[Source records]
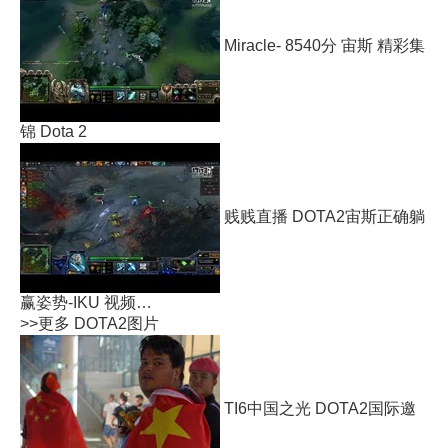
Miracle- 8540分 宙斯 精彩集
锦 Dota 2
贱贱直播 DOTA2宙斯正确躺
赢姿势-IKU 视频…
>>更多
DOTA2图片
TI6中国之光 DOTA2国际邀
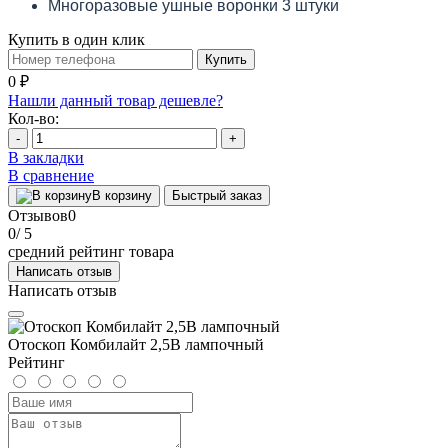
Многоразовые ушные воронки 3 штуки
Купить в один клик
Купить
0 ₽
Нашли данный товар дешевле?
Кол-во:
-
+
В закладки
В сравнение
В корзину
Быстрый заказ
Отзывов
0
0
/ 5
средний рейтинг товара
Написать отзыв
Написать отзыв
Отоскоп Комбилайт 2,5В лампочный
Рейтинг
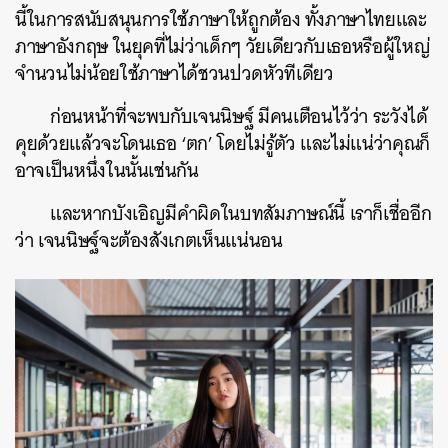
นี้ในการสนับสนุนการใช้ภาษาให้ถูกต้อง ทั้งภาษาไทยและ
ภาษาอังกฤษ ในยุคที่ไม่ว่าเด็กๆ วัยเดียวกับเธอหรือผู้ใหญ่
จำนวนไม่น้อยใช้ภาษาได้ชวนปวดหัวทีเดียว
ก่อนหน้าที่จะพบกับเจนนิษฐ์ มีคนเตือนไว้ว่า ระวังได้
คุยด้วยแล้วจะโดนเธอ ‘ตก’ โดยไม่รู้ตัว และไม่แน่ว่าคุณก็
อาจเป็นหนึ่งในนั้นเช่นกัน
และหากบังเอิญมีคำผิดในบทสัมภาษณ์นี้ เราก็เชื่ออีก
ว่า เจนนิษฐ์จะต้องสังเกตเห็นแน่นอน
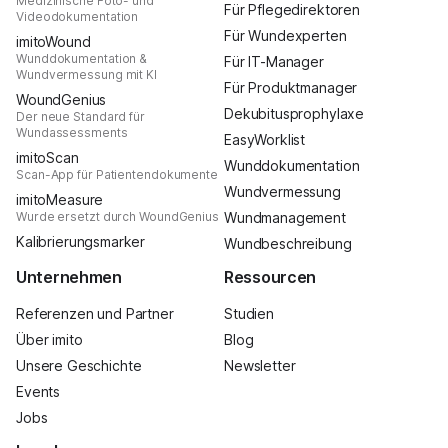
Medizinische Foto- und
Für Pflegedirektoren
Videodokumentation
Für Wundexperten
imitoWound
Wunddokumentation &
Für IT-Manager
Wundvermessung mit KI
Für Produktmanager
WoundGenius
Dekubitusprophylaxe
Der neue Standard für
Wundassessments
EasyWorklist
imitoScan
Wunddokumentation
Scan-App für Patientendokumente
Wundvermessung
imitoMeasure
Wurde ersetzt durch WoundGenius
Wundmanagement
Kalibrierungsmarker
Wundbeschreibung
Unternehmen
Ressourcen
Referenzen und Partner
Studien
Über imito
Blog
Unsere Geschichte
Newsletter
Events
Jobs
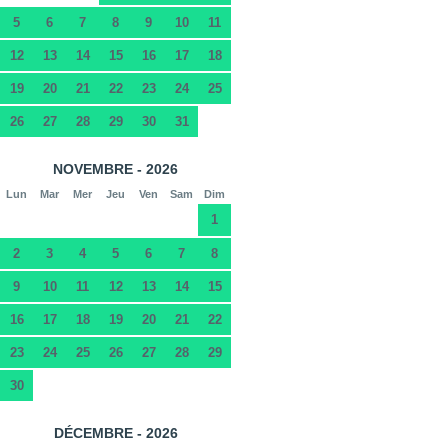
5
6
7
8
9
10
11
12
13
14
15
16
17
18
19
20
21
22
23
24
25
26
27
28
29
30
31
NOVEMBRE - 2026
Lun
Mar
Mer
Jeu
Ven
Sam
Dim
1
2
3
4
5
6
7
8
9
10
11
12
13
14
15
16
17
18
19
20
21
22
23
24
25
26
27
28
29
30
DÉCEMBRE - 2026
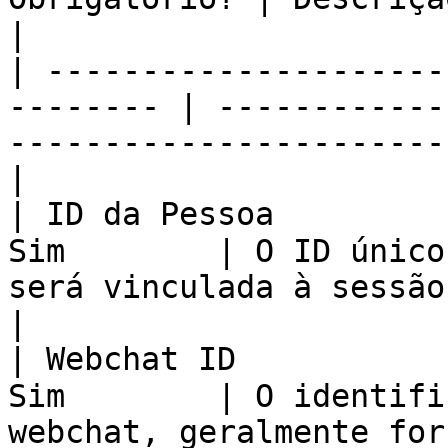
|

| ---------------------
-------- | ------------
-----------------------
|

| ID da Pessoa         
Sim        | O ID único
será vinculada à sessão de chat.       
|

| Webchat ID           
Sim        | O identifi
webchat, geralmente for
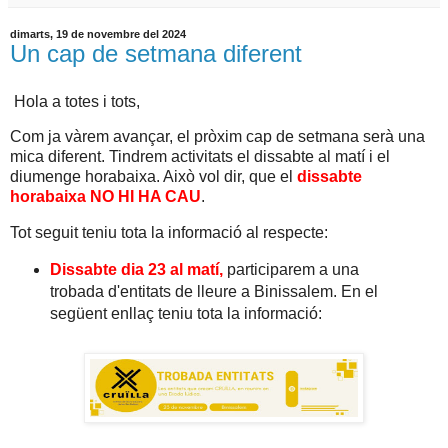
dimarts, 19 de novembre del 2024
Un cap de setmana diferent
Hola a totes i tots,
Com ja vàrem avançar, el pròxim cap de setmana serà una
mica diferent. Tindrem activitats el dissabte al matí i el
diumenge horabaixa. Això vol dir, que el
dissabte
horabaixa NO HI HA CAU
.
Tot seguit teniu tota la informació al respecte:
Dissabte dia 23 al matí,
participarem a una
trobada d'entitats de lleure a Binissalem. En el
següent enllaç teniu tota la informació:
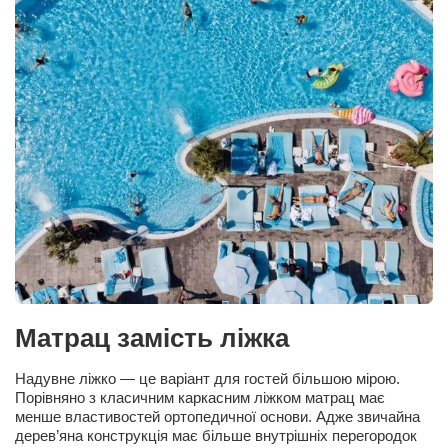
Сам себе доктор
Активный отдых
Курьезы
Досье
Арт-менеджеры
Лариса Ильченко
Орест Коваль
Тамара Кубракова
Елена Мельник
Вера Паненко
Матрац замість ліжка
Семён Салатенко
Надувне ліжко — це варіант для гостей більшою мірою.
Сергей Шепилов
Порівняно з класичним каркасним ліжком матрац має
Актёры
менше властивостей ортопедичної основи. Адже звичайна
дерев’яна конструкція має більше внутрішніх перегородок
Валентин Бурый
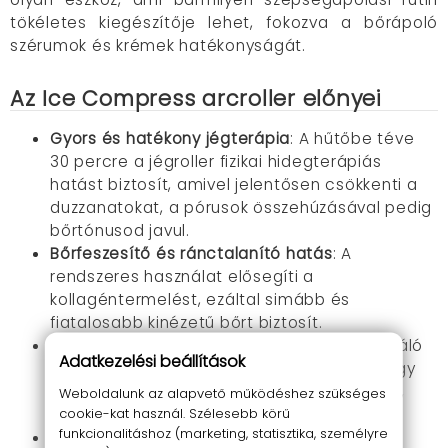
tökéletes kiegészítője lehet, fokozva a bőrápoló
szérumok és krémek hatékonyságát.
Az Ice Compress arcroller előnyei
Gyors és hatékony jégterápia
: A hűtőbe téve
30 percre a jégroller fizikai hidegterápiás
hatást biztosít, amivel jelentősen csökkenti a
duzzanatokat, a pórusok összehúzásával pedig
bőrtónusod javul.
Bőrfeszesítő és ránctalanító hatás
: A
rendszeres használat elősegíti a
kollagéntermelést, ezáltal simább és
fiatalosabb kinézetű bőrt biztosít.
Gyulladáscsökkentő és nyugtató hatás
: Kiváló
Adatkezelési beállítások
megoldás bőrpír, irritáció, égési sérülés vagy
borotválkozás utáni kellemetlenségek ellen,
Weboldalunk az alapvető működéshez szükséges
cookie-kat használ. Szélesebb körű
mivel hűsít és enyhíti a bőr feszültségét.
funkcionalitáshoz (marketing, statisztika, személyre
Hatékony bőrápolási kiegészítő
: Segíti a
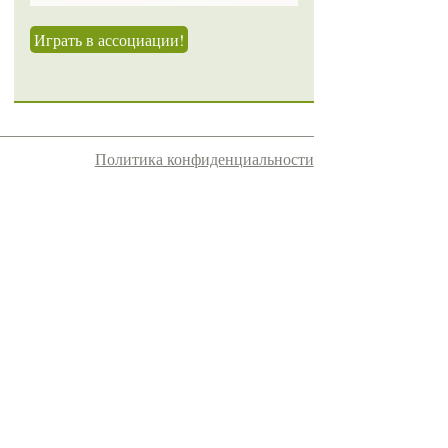
Играть в ассоциации!
Политика конфиденциальности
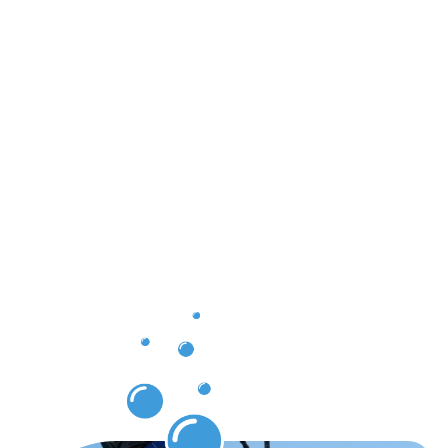
Ergebnisse,
die Sie
nach der
Dachrinnenr
Hiddenhau
erwarten
können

Instructions for the task
Reproduce every record in full. Leave out the images.

Response to the task
Miracle- 8540分 宙斯 精彩集
锦 Dota 2
贱贱直播 DOTA2宙斯正确躺
赢姿势-IKU 视频…
>>更多
DOTA2图片
TI6中国之光 DOTA2国际邀
Многоразовые ушные воронки 3 штуки
Купить в один клик
Купить
0 ₽
Нашли данный товар дешевле?
Кол-во:
-
+
В закладки
В сравнение
В корзину
Быстрый заказ
Отзывов
0
0
/ 5
средний рейтинг товара
Написать отзыв
Написать отзыв
Отоскоп Комбилайт 2,5В лампочный
Рейтинг
นี้ในการสนับสนุนการใช้ภาษาให้ถูกต้อง ทั้งภาษาไทยและ
ภาษาอังกฤษ ในยุคที่ไม่ว่าเด็กๆ วัยเดียวกับเธอหรือผู้ใหญ่
จำนวนไม่น้อยใช้ภาษาได้ชวนปวดหัวทีเดียว
ก่อนหน้าที่จะพบกับเจนนิษฐ์ มีคนเตือนไว้ว่า ระวังได้
คุยด้วยแล้วจะโดนเธอ ‘ตก’ โดยไม่รู้ตัว และไม่แน่ว่าคุณก็
อาจเป็นหนึ่งในนั้นเช่นกัน
และหากบังเอิญมีคำผิดในบทสัมภาษณ์นี้ เราก็เชื่ออีก
ว่า เจนนิษฐ์จะต้องสังเกตเห็นแน่นอน
Medizinische Foto- und
Für Pflegedirektoren
Videodokumentation
Für Wundexperten
imitoWound
Wunddokumentation &
Für IT-Manager
Wundvermessung mit KI
Für Produktmanager
WoundGenius
Dekubitusprophylaxe
Der neue Standard für
Wundassessments
EasyWorklist
imitoScan
Wunddokumentation
Scan-App für Patientendokumente
Wundvermessung
imitoMeasure
Wurde ersetzt durch WoundGenius
Wundmanagement
Kalibrierungsmarker
Wundbeschreibung
Unternehmen
Ressourcen
Referenzen und Partner
Studien
Über imito
Blog
Unsere Geschichte
Newsletter
Events
Jobs
5
6
7
8
9
10
11
12
13
14
15
16
17
18
19
20
21
22
23
24
25
26
27
28
29
30
31
NOVEMBRE - 2026
Lun
Mar
Mer
Jeu
Ven
Sam
Dim
1
2
3
4
5
6
7
8
9
10
11
12
13
14
15
16
17
18
19
20
21
22
23
24
25
26
27
28
29
30
DÉCEMBRE - 2026
|

| ---------------------
-------- | ------------
-----------------------
|

| ID da Pessoa         
Sim        | O ID único
será vinculada à sessão de chat.       
|

| Webchat ID           
Sim        | O identifi
webchat, geralmente for
dimarts, 19 de novembre del 2024
Un cap de setmana diferent
Hola a totes i tots,
Com ja vàrem avançar, el pròxim cap de setmana serà una
mica diferent. Tindrem activitats el dissabte al matí i el
diumenge horabaixa. Això vol dir, que el
dissabte
horabaixa NO HI HA CAU
.
Tot seguit teniu tota la informació al respecte:
Dissabte dia 23 al matí,
participarem a una
trobada d'entitats de lleure a Binissalem. En el
següent enllaç teniu tota la informació:
Сам себе доктор
Активный отдых
Курьезы
Досье
Арт-менеджеры
Лариса Ильченко
Орест Коваль
Тамара Кубракова
Елена Мельник
Вера Паненко
Матрац замість ліжка
Семён Салатенко
Надувне ліжко — це варіант для гостей більшою мірою.
Сергей Шепилов
Порівняно з класичним каркасним ліжком матрац має
Актёры
менше властивостей ортопедичної основи. Адже звичайна
дерев’яна конструкція має більше внутрішніх перегородок
Валентин Бурый
tökéletes kiegészítője lehet, fokozva a bőrápoló
szérumok és krémek hatékonyságát.
Az Ice Compress arcroller előnyei
Gyors és hatékony jégterápia
: A hűtőbe téve
30 percre a jégroller fizikai hidegterápiás
hatást biztosít, amivel jelentősen csökkenti a
duzzanatokat, a pórusok összehúzásával pedig
bőrtónusod javul.
Bőrfeszesítő és ránctalanító hatás
: A
rendszeres használat elősegíti a
kollagéntermelést, ezáltal simább és
fiatalosabb kinézetű bőrt biztosít.
Gyulladáscsökkentő és nyugtató hatás
: Kiváló
Adatkezelési beállítások
megoldás bőrpír, irritáció, égési sérülés vagy
borotválkozás utáni kellemetlenségek ellen,
Weboldalunk az alapvető működéshez szükséges
cookie-kat használ. Szélesebb körű
mivel hűsít és enyhíti a bőr feszültségét.
funkcionalitáshoz (marketing, statisztika, személyre
Hatékony bőrápolási kiegészítő
: Segíti a
Играть в ассоциации!
Политика конфиденциальности
Ergebnisse,
die Sie
nach der
Dachrinnenr
Hiddenhau
erwarten
können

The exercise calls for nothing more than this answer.